**Requirement**
Copy out each line featuring the string "Renata" from the entries beneath.

(Stored data entries)
--

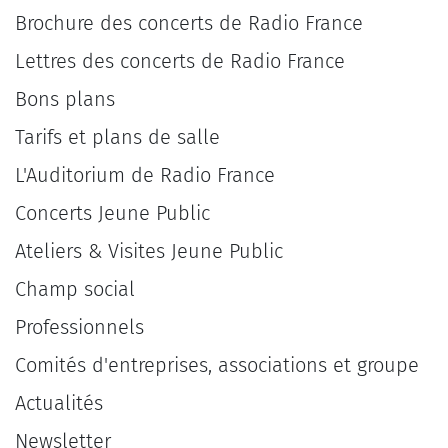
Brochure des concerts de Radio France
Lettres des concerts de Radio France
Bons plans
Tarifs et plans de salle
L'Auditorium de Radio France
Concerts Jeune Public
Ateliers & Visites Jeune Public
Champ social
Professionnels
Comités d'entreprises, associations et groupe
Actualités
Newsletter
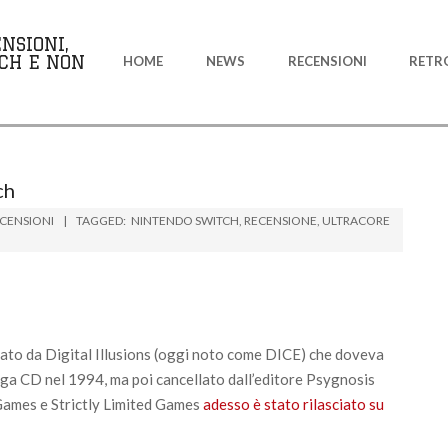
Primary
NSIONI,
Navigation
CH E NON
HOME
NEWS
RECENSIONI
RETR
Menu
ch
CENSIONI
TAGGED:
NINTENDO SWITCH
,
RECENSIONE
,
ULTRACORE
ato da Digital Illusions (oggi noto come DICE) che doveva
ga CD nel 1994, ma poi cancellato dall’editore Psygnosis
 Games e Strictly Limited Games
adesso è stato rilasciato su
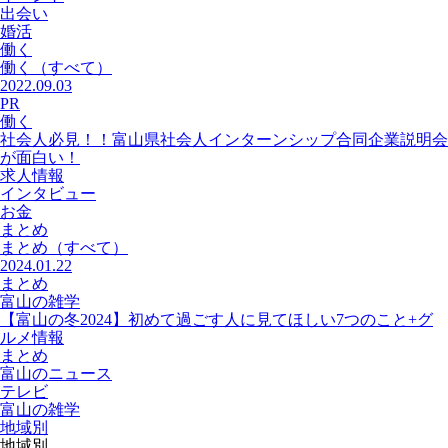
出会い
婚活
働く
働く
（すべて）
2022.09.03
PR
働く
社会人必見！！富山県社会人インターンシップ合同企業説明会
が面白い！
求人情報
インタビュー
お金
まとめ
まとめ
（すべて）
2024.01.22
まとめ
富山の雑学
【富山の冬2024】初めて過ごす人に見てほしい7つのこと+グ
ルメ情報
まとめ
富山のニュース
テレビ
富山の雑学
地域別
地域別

--

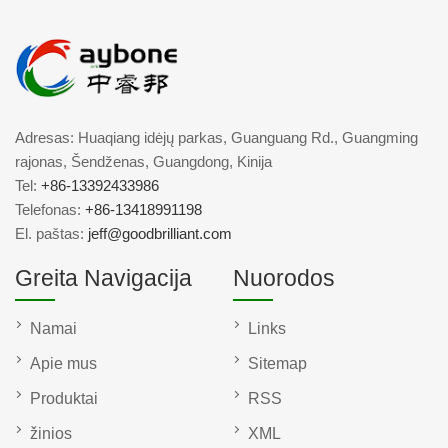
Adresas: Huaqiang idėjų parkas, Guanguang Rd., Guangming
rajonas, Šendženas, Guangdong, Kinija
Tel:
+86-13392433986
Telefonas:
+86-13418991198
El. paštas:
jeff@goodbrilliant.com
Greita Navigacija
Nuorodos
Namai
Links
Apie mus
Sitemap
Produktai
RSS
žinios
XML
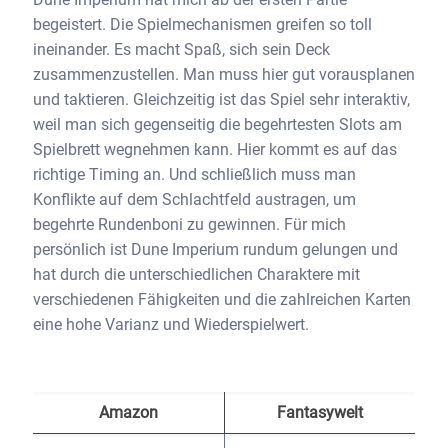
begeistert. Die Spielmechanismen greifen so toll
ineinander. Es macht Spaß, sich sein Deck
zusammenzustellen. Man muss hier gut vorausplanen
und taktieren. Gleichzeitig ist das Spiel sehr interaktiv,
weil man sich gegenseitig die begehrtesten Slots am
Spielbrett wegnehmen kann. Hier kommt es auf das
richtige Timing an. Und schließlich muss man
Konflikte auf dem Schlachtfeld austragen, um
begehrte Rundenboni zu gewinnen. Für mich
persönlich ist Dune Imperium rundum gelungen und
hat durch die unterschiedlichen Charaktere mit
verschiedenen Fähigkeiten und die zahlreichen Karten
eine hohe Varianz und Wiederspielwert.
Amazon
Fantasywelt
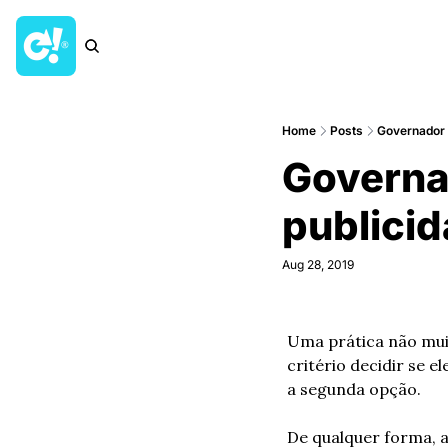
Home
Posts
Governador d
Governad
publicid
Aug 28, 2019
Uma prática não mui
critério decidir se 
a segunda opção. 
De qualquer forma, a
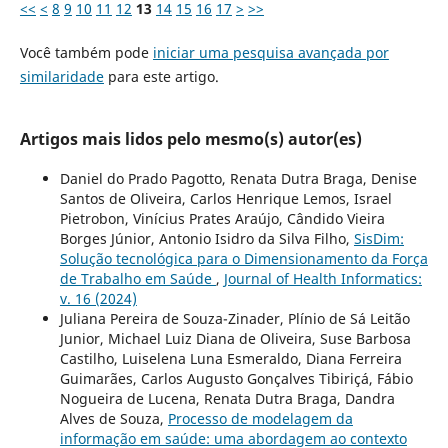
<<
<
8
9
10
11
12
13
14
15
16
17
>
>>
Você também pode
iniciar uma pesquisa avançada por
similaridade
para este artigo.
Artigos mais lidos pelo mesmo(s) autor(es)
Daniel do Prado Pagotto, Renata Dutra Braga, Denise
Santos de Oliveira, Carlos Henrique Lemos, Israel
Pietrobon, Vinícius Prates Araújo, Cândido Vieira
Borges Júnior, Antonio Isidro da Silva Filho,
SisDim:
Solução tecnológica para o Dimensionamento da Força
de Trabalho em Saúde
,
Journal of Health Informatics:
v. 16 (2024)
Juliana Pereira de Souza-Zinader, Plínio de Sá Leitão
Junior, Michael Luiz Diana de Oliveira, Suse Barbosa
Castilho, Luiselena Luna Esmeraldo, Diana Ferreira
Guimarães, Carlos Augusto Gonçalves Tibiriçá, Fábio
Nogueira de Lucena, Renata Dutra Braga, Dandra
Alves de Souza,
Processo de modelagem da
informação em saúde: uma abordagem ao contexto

--

**Exercise result**
Daniel do Prado Pagotto, Renata Dutra Braga, Denise
Nogueira de Lucena, Renata Dutra Braga, Dandra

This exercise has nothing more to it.